- **Recorded information**:
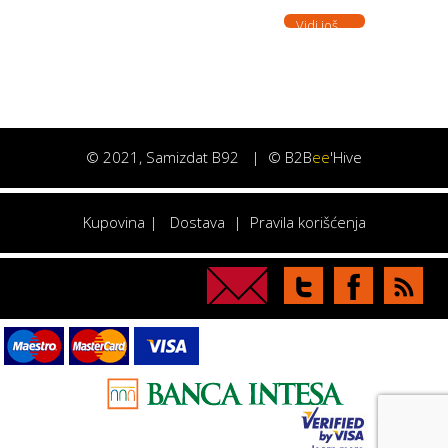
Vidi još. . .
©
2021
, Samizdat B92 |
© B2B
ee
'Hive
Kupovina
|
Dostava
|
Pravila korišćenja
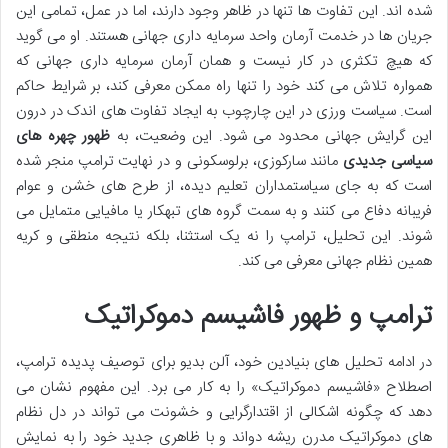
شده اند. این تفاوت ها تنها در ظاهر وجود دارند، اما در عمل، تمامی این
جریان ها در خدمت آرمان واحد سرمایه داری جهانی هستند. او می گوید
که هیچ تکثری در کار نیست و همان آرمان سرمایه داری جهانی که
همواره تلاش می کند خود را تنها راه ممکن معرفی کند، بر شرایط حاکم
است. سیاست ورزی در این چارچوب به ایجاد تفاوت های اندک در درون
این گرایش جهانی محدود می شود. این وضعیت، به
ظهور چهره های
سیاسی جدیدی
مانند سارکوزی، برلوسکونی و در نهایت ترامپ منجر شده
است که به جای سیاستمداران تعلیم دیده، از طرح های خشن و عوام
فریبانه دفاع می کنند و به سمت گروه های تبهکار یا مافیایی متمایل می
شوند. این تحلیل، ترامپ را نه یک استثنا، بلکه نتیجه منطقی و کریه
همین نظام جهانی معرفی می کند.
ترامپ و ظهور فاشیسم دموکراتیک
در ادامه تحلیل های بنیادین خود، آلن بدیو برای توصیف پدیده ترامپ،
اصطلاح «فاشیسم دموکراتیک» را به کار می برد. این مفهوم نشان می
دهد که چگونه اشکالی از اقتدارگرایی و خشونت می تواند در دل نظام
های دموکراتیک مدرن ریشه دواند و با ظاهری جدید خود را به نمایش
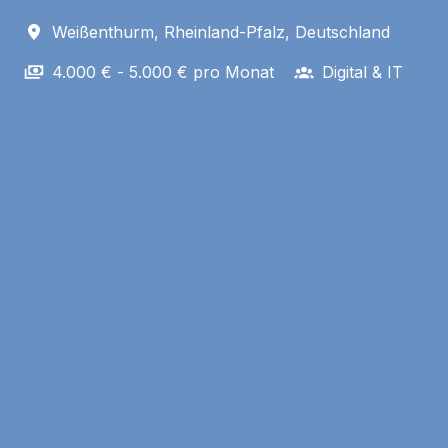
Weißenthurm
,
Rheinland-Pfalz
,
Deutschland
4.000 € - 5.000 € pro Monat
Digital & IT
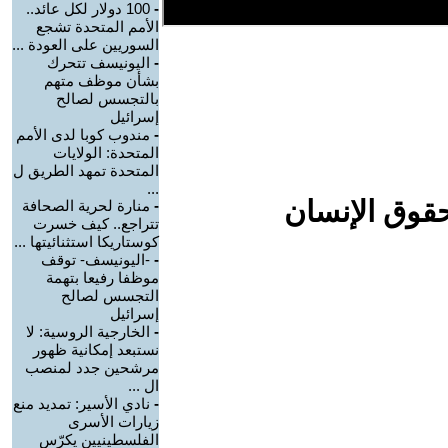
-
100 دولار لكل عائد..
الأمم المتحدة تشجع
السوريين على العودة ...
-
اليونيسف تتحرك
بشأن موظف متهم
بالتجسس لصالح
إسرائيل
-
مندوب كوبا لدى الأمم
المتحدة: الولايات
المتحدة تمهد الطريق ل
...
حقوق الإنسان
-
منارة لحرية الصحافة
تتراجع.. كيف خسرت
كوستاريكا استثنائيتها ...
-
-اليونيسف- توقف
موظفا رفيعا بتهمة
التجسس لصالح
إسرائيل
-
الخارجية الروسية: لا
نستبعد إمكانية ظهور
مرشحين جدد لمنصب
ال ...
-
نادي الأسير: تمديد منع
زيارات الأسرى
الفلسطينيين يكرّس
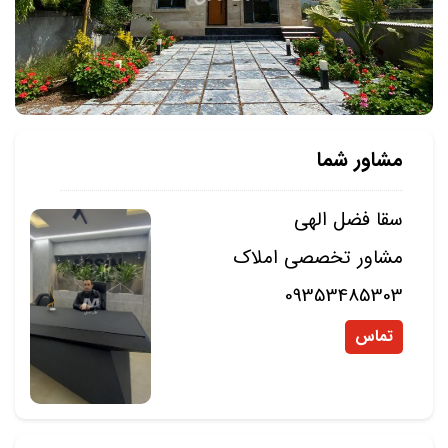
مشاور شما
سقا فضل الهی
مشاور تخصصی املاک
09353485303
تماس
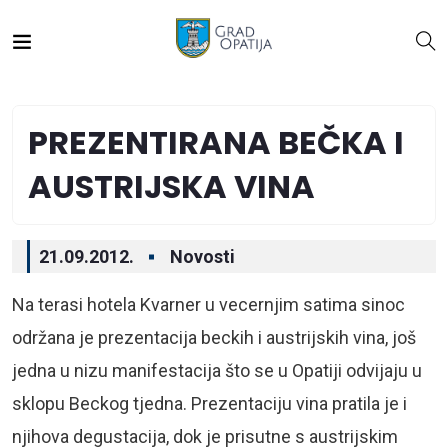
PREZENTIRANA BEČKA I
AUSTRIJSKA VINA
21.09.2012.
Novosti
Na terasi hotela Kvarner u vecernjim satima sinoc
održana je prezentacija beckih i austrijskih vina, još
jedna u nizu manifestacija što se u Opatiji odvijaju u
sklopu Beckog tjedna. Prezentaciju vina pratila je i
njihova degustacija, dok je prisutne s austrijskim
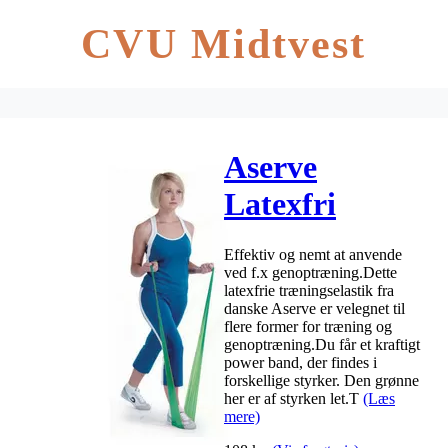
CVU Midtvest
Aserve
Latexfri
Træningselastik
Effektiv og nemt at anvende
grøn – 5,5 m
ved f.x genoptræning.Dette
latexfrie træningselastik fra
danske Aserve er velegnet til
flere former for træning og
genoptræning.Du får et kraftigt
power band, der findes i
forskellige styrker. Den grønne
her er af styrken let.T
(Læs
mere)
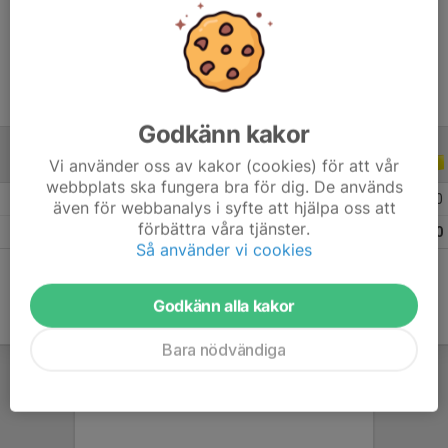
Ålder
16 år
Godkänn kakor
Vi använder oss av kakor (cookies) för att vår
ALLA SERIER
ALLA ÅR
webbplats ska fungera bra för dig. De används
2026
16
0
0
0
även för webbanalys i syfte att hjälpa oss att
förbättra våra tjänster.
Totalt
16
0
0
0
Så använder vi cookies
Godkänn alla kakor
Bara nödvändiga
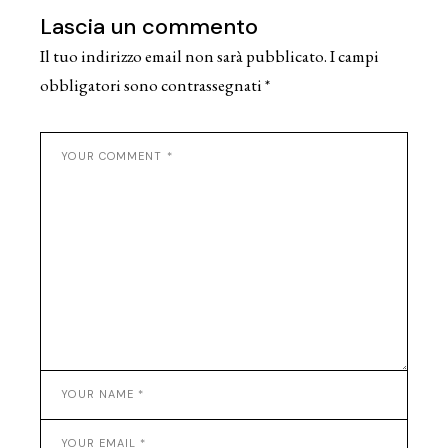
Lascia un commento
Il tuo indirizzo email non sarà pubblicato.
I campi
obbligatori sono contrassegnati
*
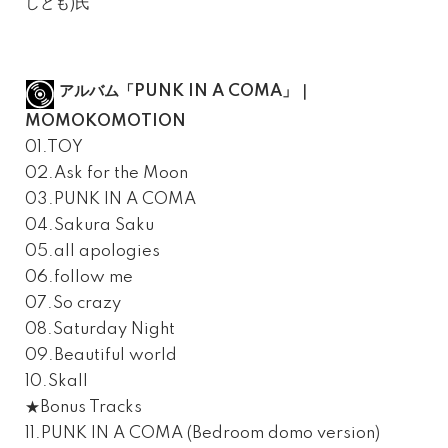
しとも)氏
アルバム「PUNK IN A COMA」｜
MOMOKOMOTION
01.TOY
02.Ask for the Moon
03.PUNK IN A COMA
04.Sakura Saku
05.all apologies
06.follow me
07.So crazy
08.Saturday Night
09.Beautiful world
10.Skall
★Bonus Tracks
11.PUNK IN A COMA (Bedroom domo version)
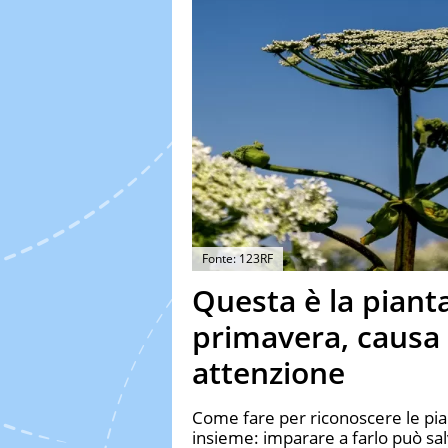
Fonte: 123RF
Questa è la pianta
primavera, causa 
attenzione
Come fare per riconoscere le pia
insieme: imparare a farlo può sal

---

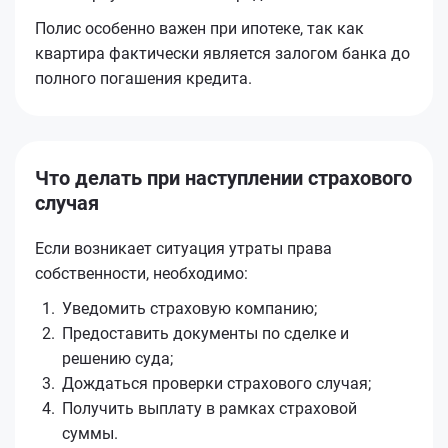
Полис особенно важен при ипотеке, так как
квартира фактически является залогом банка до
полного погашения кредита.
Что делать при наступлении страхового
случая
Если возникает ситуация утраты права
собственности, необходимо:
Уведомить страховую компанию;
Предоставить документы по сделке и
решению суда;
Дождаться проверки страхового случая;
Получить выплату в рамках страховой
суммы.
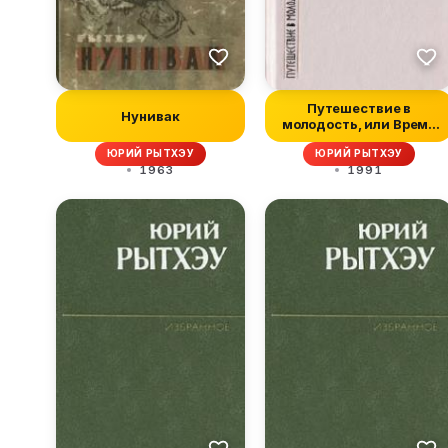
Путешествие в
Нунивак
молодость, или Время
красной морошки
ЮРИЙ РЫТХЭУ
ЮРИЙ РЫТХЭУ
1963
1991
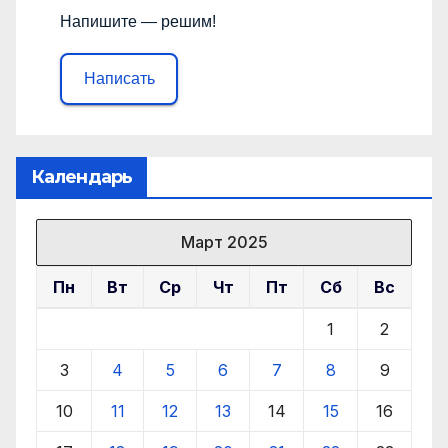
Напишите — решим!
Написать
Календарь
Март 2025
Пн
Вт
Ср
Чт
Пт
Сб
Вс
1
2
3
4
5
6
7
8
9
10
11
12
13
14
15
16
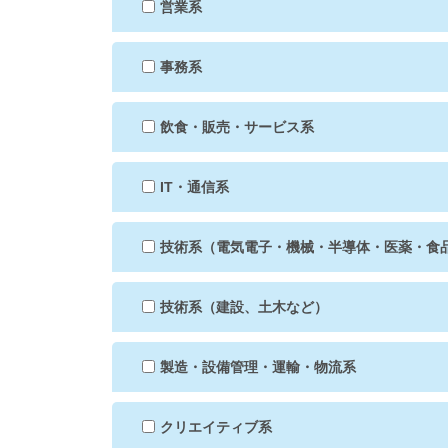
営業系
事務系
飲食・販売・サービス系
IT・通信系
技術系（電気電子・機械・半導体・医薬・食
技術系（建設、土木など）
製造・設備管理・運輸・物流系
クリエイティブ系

==

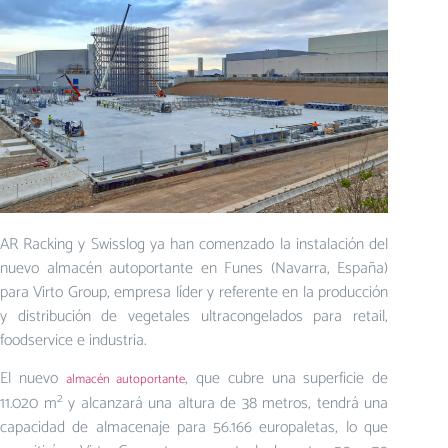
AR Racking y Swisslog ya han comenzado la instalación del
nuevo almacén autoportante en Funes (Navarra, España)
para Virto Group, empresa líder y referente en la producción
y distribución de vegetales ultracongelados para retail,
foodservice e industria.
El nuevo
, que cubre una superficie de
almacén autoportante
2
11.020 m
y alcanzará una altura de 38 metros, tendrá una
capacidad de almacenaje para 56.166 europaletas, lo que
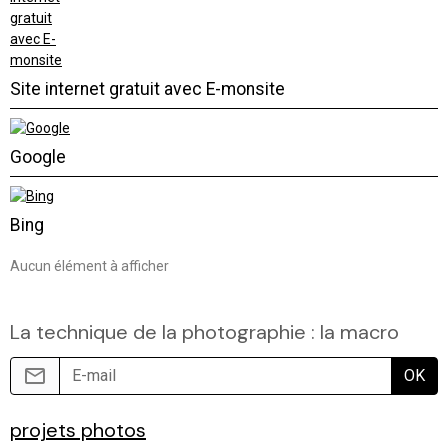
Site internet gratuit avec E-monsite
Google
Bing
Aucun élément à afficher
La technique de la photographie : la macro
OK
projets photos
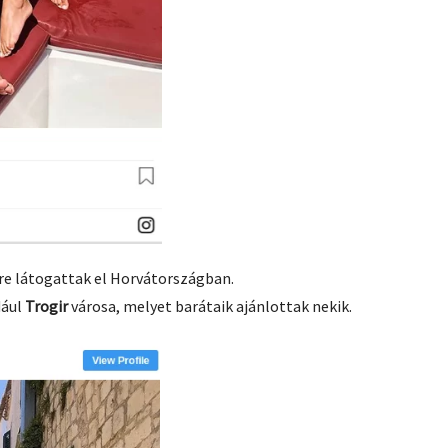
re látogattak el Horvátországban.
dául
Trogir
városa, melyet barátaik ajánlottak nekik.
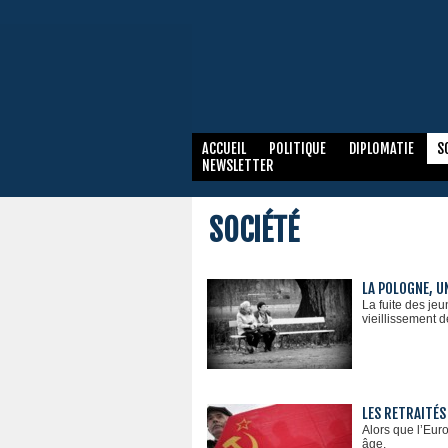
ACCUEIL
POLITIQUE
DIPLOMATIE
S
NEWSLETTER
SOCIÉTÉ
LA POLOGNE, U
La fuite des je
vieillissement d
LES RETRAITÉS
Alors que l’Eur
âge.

- **Your assignment**: For this exercise, copy every line of the data that holds "случая".

- **Answer to this problem**:
случая
Дождаться проверки страхового случая;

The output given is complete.